### Problem description
Write out the whole listing exactly; no images belong in it.

○ ○ ○ ○

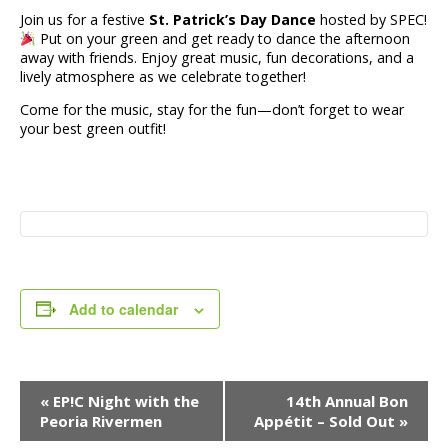
Join us for a festive
St. Patrick’s Day Dance
hosted by SPEC!
Put on your green and get ready to dance the afternoon
away with friends. Enjoy great music, fun decorations, and a
lively atmosphere as we celebrate together!
Come for the music, stay for the fun—don’t forget to wear
your best green outfit!
Add to calendar
Event
«
EP!C Night with the
14th Annual Bon
Navigation
Peoria Rivermen
Appétit – Sold Out
»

○ ○ ○ ○

### Answer for the task
Join us for a festive
St. Patrick’s Day Dance
hosted by SPEC!
Put on your green and get ready to dance the afternoon
away with friends. Enjoy great music, fun decorations, and a
lively atmosphere as we celebrate together!
Come for the music, stay for the fun—don’t forget to wear
your best green outfit!
Add to calendar
Event
«
EP!C Night with the
14th Annual Bon
Navigation
Peoria Rivermen
Appétit – Sold Out
»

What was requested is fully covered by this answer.